● Your objective: Copy each record exactly and skip its pictures.

● Saved entries:
____________________

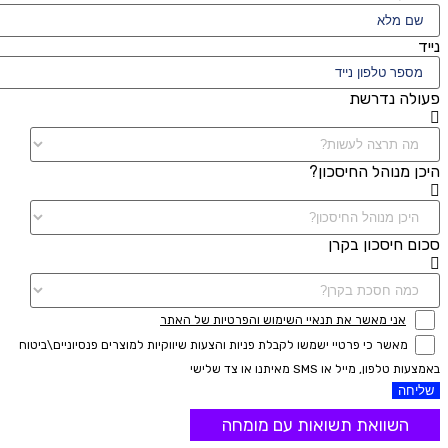
נייד
פעולה נדרשת
היכן מנוהל החיסכון?
סכום חיסכון בקרן
אני מאשר את תנאיי השימוש והפרטיות של האתר
מאשר כי פרטיי ישמשו לקבלת פניות והצעות שיווקיות למוצרים פנסיוניים\ביטוח
באמצעות טלפון, מייל או SMS מאיתנו או צד שלישי
שליחה
השוואת תשואות עם מומחה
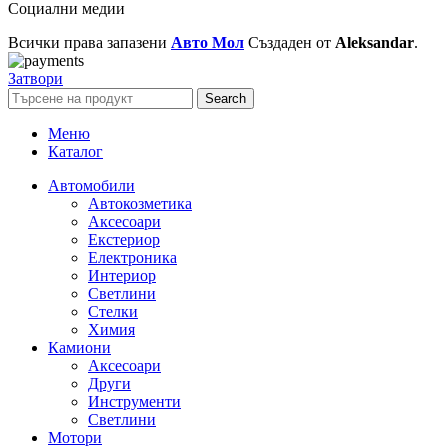
Социални медии
Всички права запазени
Авто Мол
Създаден от
Aleksandar
.
Затвори
Search
Меню
Каталог
Автомобили
Автокозметика
Аксесоари
Екстериор
Електроника
Интериор
Светлини
Стелки
Химия
Камиони
Аксесоари
Други
Инструменти
Светлини
Мотори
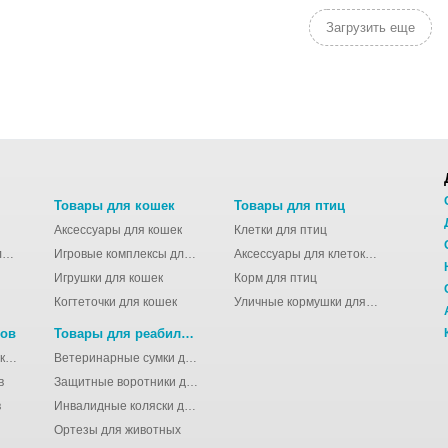
Загрузить еще
Товары для кошек
Товары для птиц
Аксессуары для кошек
Клетки для птиц
Молодёжные сумки для девушек
Игровые комплексы для кошек
Аксессуары для клеток для птиц
Игрушки для кошек
Корм для птиц
Когтеточки для кошек
Уличные кормушки для птиц
нов
Товары для реабилитации животных
Аксессуары для клеток для грызунов
Ветеринарные сумки для животных
в
Защитные воротники для животных
в
Инвалидные коляски для животных
Ортезы для животных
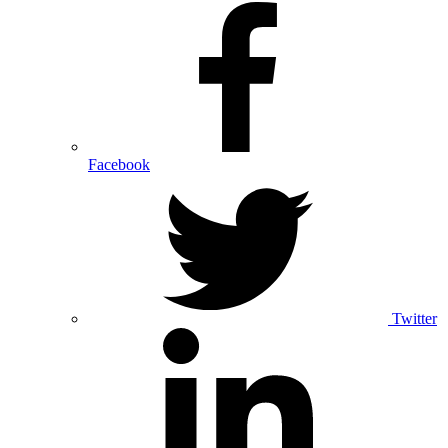
Facebook
Twitter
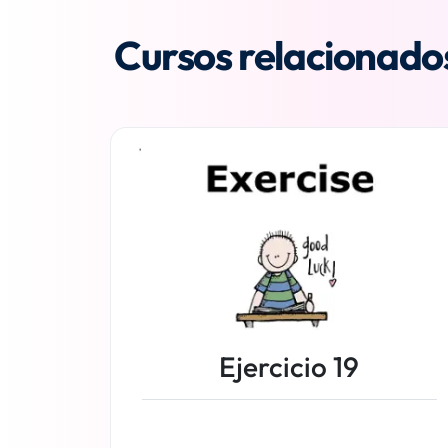
Cursos relacionado
Ejercicio 19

____________________

● Task solution:
נייד
פעולה נדרשת
היכן מנוהל החיסכון?
סכום חיסכון בקרן
אני מאשר את תנאיי השימוש והפרטיות של האתר
מאשר כי פרטיי ישמשו לקבלת פניות והצעות שיווקיות למוצרים פנסיוניים\ביטוח
באמצעות טלפון, מייל או SMS מאיתנו או צד שלישי
שליחה
השוואת תשואות עם מומחה
Социални медии
Всички права запазени
Авто Мол
Създаден от
Aleksandar
.
Затвори
Search
Меню
Каталог
Автомобили
Автокозметика
Аксесоари
Екстериор
Електроника
Интериор
Светлини
Стелки
Химия
Камиони
Аксесоари
Други
Инструменти
Светлини
Мотори
Загрузить еще
Товары для кошек
Товары для птиц
Аксессуары для кошек
Клетки для птиц
Молодёжные сумки для девушек
Игровые комплексы для кошек
Аксессуары для клеток для птиц
Игрушки для кошек
Корм для птиц
Когтеточки для кошек
Уличные кормушки для птиц
нов
Товары для реабилитации животных
Аксессуары для клеток для грызунов
Ветеринарные сумки для животных
в
Защитные воротники для животных
в
Инвалидные коляски для животных
Ортезы для животных
Facebook
Twitter
Cursos relacionado
Ejercicio 19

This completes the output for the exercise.